So let’s try to answer the first question and check the distribution of each personality in the dataset.
It seems that there are many more introverts than extraverts in the world… Hmm after second thought that distribution doesn’t seems right. Let’s check statistics from the authors of the test.
That’s interesting! The most popular traits on the above table seem to be ISTJ and ISFJ with scores 11,6% and 13.8%. These results are completely different from those obtained by me when counting the distribution in the Kaggle dataset, where those two types are represented by around 2–2,5% people.
We see that the discrepancies apply to virtually all types. It looks like people with types INFP, INFJ, INTP and INTJ are most likely to post on a personality types forum.
Moreover when we recreate the table on the left in the provided image we can see that it is completely different as well. People with letters I, F and P in their type acronyms will be overrepresented. And in our future analysis we must remember that this data is imbalanced.
The conclusion that automatically comes is that introverts are more focused on analyzing their personality rather than more sociable extroverts. For this reason, we can expect that they will be more likely to do personality tests and speak about themselves in forums guaranteeing such anonymity. It is not strange that more emotional people (letter F) will write about themselves more often. Especially when it concerns a connection with introversion, which often makes it difficult for others to express themselves.
As we have seen before data is a little bit messy. It contains a lot of mixed case letters, punctuation marks, links and so on. Before we start any analysis we should clean it up.

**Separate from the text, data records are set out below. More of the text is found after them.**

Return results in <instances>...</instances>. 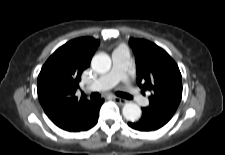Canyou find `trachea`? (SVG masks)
<instances>
[{
  "mask_svg": "<svg viewBox=\"0 0 225 155\" xmlns=\"http://www.w3.org/2000/svg\"><path fill=\"white\" fill-rule=\"evenodd\" d=\"M117 95H119V96H121V97H123V98H127V99H131L132 97L130 96V95H128V94H125V93H117ZM101 96H100V94L99 93H92L91 95H90V98L92 99V100H94V99H99Z\"/></svg>",
  "mask_w": 225,
  "mask_h": 155,
  "instance_id": "trachea-1",
  "label": "trachea"
}]
</instances>
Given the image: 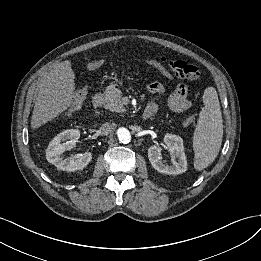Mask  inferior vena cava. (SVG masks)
I'll return each mask as SVG.
<instances>
[{"instance_id": "obj_1", "label": "inferior vena cava", "mask_w": 261, "mask_h": 261, "mask_svg": "<svg viewBox=\"0 0 261 261\" xmlns=\"http://www.w3.org/2000/svg\"><path fill=\"white\" fill-rule=\"evenodd\" d=\"M112 125L109 122L102 124L99 131L101 135H108L112 131Z\"/></svg>"}]
</instances>
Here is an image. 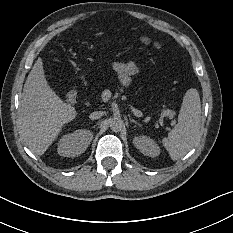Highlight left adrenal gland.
I'll return each mask as SVG.
<instances>
[{"instance_id":"a2214340","label":"left adrenal gland","mask_w":233,"mask_h":233,"mask_svg":"<svg viewBox=\"0 0 233 233\" xmlns=\"http://www.w3.org/2000/svg\"><path fill=\"white\" fill-rule=\"evenodd\" d=\"M130 121H131V122H135V123H138V124H139V122H138L137 120H135V119H130Z\"/></svg>"}]
</instances>
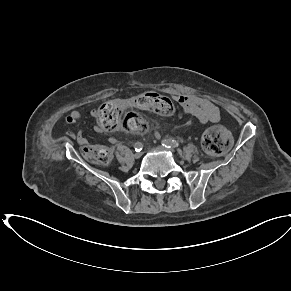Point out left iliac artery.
I'll use <instances>...</instances> for the list:
<instances>
[{
    "label": "left iliac artery",
    "mask_w": 291,
    "mask_h": 291,
    "mask_svg": "<svg viewBox=\"0 0 291 291\" xmlns=\"http://www.w3.org/2000/svg\"><path fill=\"white\" fill-rule=\"evenodd\" d=\"M162 145L166 148H176L180 146L179 142L174 139H165L162 141Z\"/></svg>",
    "instance_id": "44dca946"
}]
</instances>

What I did was relatively simple and consisted of:
- Removing links.
- Removing all digits and punctuations.
- Lowercase all letters.
- Removing stop words.
- *At first I used lemmatizing, but it resulted in a significant reduction in accuracy, so in further analysis I abandoned it.
- Replacing every word with numerical representation
All of these points are quite classical NLP pipeline. I will not discuss it in detail, because this post could grow to horrendous sizes and bore less technical readers. If you want to know more, on Medium you will find lots of fantastic articles describing natural language processing pipelines.
Data prepared this way was ready to fit in into a machine learning classifier. I’ve decided to use the Support Vector Classifier with a linear kernel because in addition to high efficiency when classifying text data it enabled me to obtain features important (it’s impossible to achieve with different kernels).
During training I chose four different classifiers that were supposed to decide which of the attributes could be assigned to the author, that means (I)ntroverts or (E)xtraverts, (J)udgers or (F)eelers and so on.
After the first training, the results were satisfying… Suspiciously satisfying. But full of complacency I decided to go on and try to answer which of the words are most significant for each trait. And there are results.
Sigh… I forgot to remove type indicators in posts! We can see that for our classifier most valuable in deciding if the author is introvert (highest bars in the blue part of the plot) were words with personality type itself. And on the other side, most valuable words used by extraverts (highest but negative bars in red part) are this one with ‘e’ in four-letter code. That’s not fair! Let’s go back to our feature engineering process and remove these sneaky words.